## Work item
Once the pictures are set aside, copy the records below exactly as they stand.

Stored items

.....

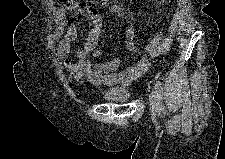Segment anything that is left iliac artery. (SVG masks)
<instances>
[{
	"label": "left iliac artery",
	"mask_w": 225,
	"mask_h": 159,
	"mask_svg": "<svg viewBox=\"0 0 225 159\" xmlns=\"http://www.w3.org/2000/svg\"><path fill=\"white\" fill-rule=\"evenodd\" d=\"M155 93L157 94V97L160 101V111L164 112L165 111V106L164 104L161 102L162 100V96H163V87L160 81H157L155 84Z\"/></svg>",
	"instance_id": "44dca946"
}]
</instances>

.....

## Exercise output
Segment anything that is left iliac artery. (SVG masks)
<instances>
[{
	"label": "left iliac artery",
	"mask_w": 225,
	"mask_h": 159,
	"mask_svg": "<svg viewBox=\"0 0 225 159\" xmlns=\"http://www.w3.org/2000/svg\"><path fill=\"white\" fill-rule=\"evenodd\" d=\"M155 93L157 94V97L160 101V111L164 112L165 111V106L164 104L161 102L162 100V96H163V87L160 81H157L155 84Z\"/></svg>",
	"instance_id": "44dca946"
}]
</instances>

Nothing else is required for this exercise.